L’incompiuto complesso Fieristico internazionale di Tripoli, progettato da Oscar Niemeyer per il capoluogo libanese, potrebbe diventare patrimonio mondiale dell’UNESCO. Concepito negli anni ’60 su richiesta dell’allora Presidente Fouad Chéhab, la fiera è rimasta un simbolo della modernità per un paese proiettato verso il futuro.
L’obiettivo, tuttavia, non fu mai raggiunto. Il progetto iniziò nei primi anni ’60 e avrebbe dovuto vedere la luce tra il 1966 e il 1967, ma una serie di battute d’arresto portò l’opera ad essere incompiuta. Problemi tecnici, bilanci incoerenti, ritardi nella costruzione e corruzione nel settore delle costruzioni portarono alla guerra civile libanese nel 1975, causandone l’interruzione – che all’epoca era quasi completo.
Il giardino, dove si trova la fiera, è di un altro maestro del modernismo brasiliano, l’architetto paesaggista Roberto Burle Marx. Nel giardino di 10.000 ettari, altri edifici costituiscono il complesso di Tripoli: un teatro all’aperto, una sala da concerto, un eliporto e alloggi.

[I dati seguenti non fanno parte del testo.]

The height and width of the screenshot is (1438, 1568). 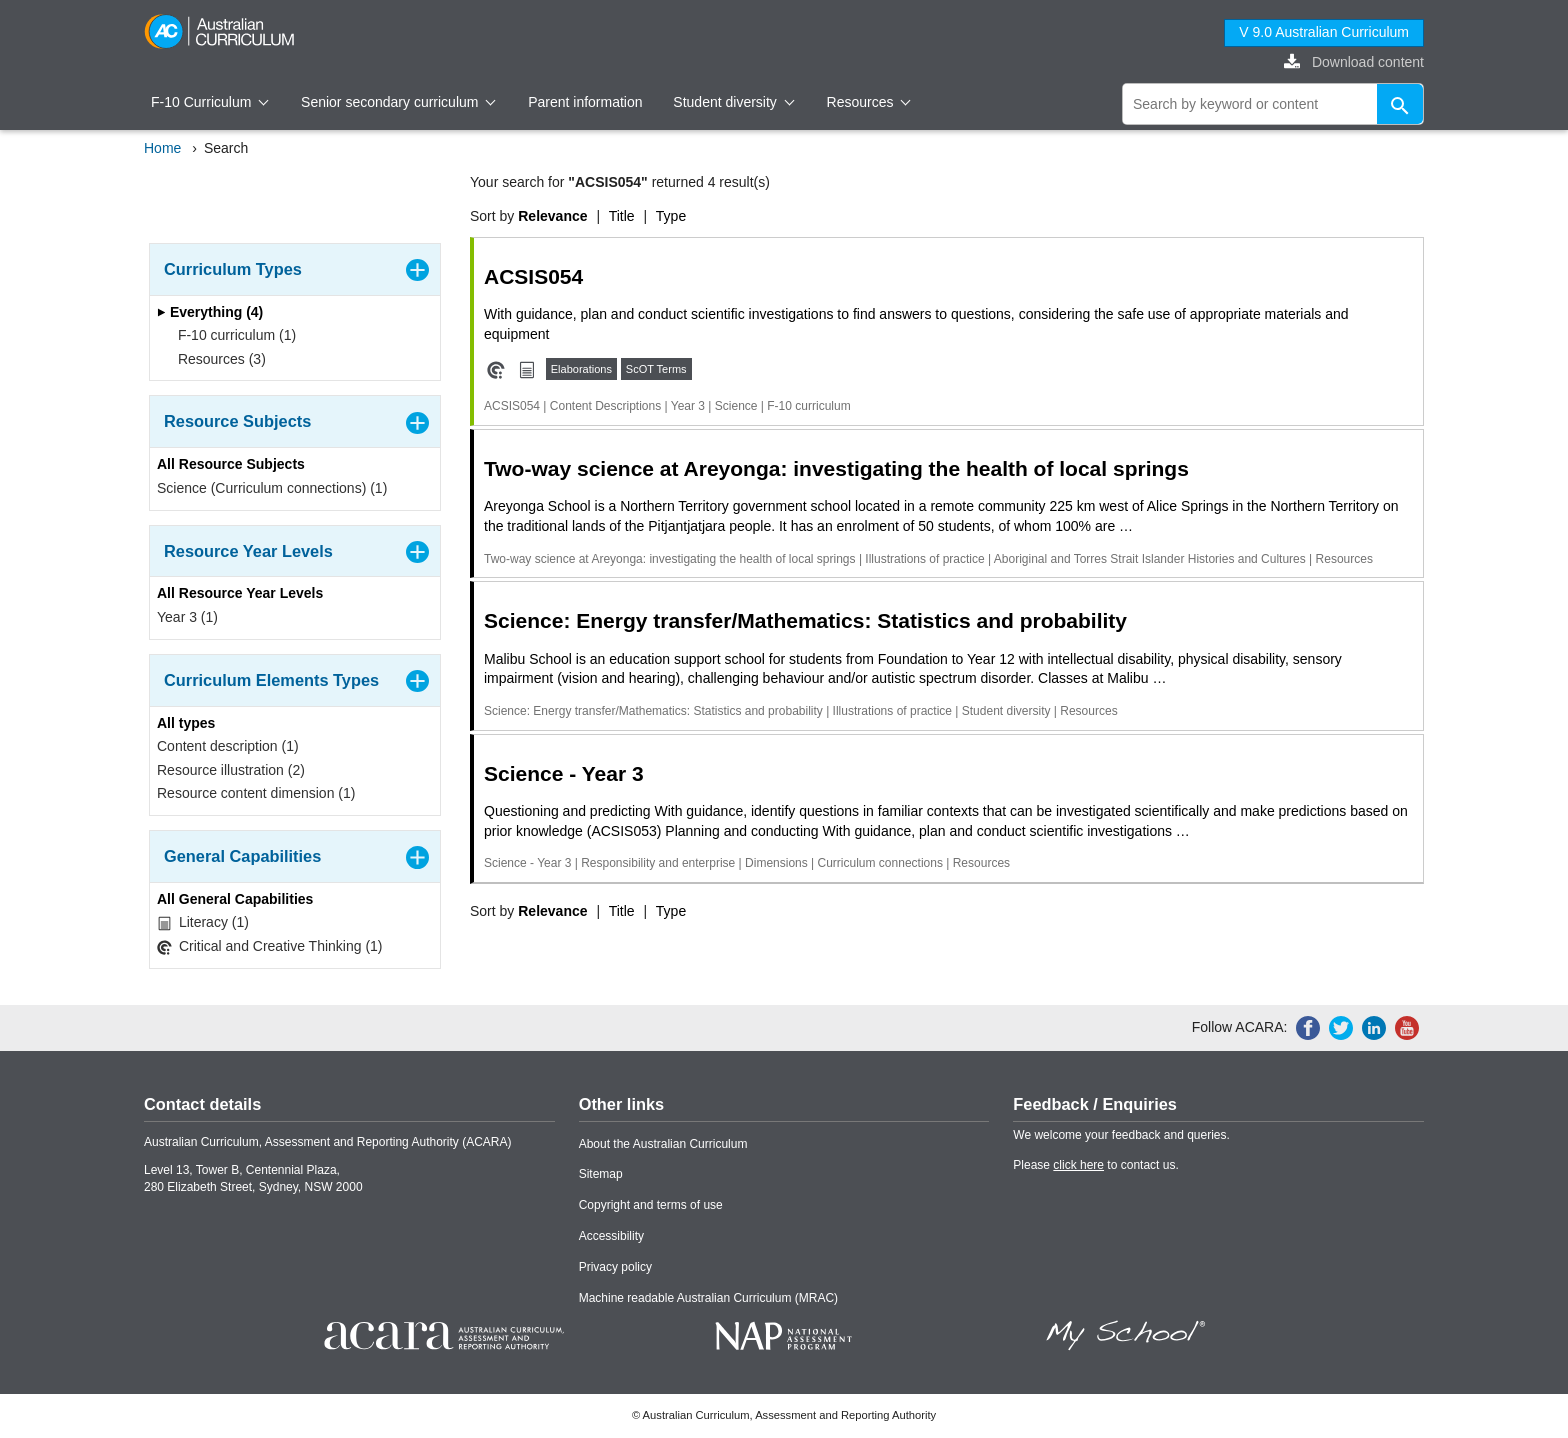 What do you see at coordinates (733, 102) in the screenshot?
I see `Student diversity` at bounding box center [733, 102].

Prima della guerra civile, il progetto intendeva simboleggiare il progresso culturale e sociale, ma in seguito servì come base militare. Con la fine della guerra e il ritiro dell’esercito, il complesso divenne un grande spazio residuo, abbandonato alla minaccia di depredazione e occupazione illegale.
La Fiera è stata inclusa nella lista dei 100 Siti a rischio nel mondo dalla fondazione World Monument Fund (WMF). Poco dopo, è tornato alla discussione con la recente apertura della mostra “Cycles of Progress in Collapse”, co-organizzata dal Beirut Art Museum e dallo Studiocur / art, sponsorizzata dal Ministero della Cultura libanese, dall’UNESCO e dal Mikati Fondazione di Tripoli.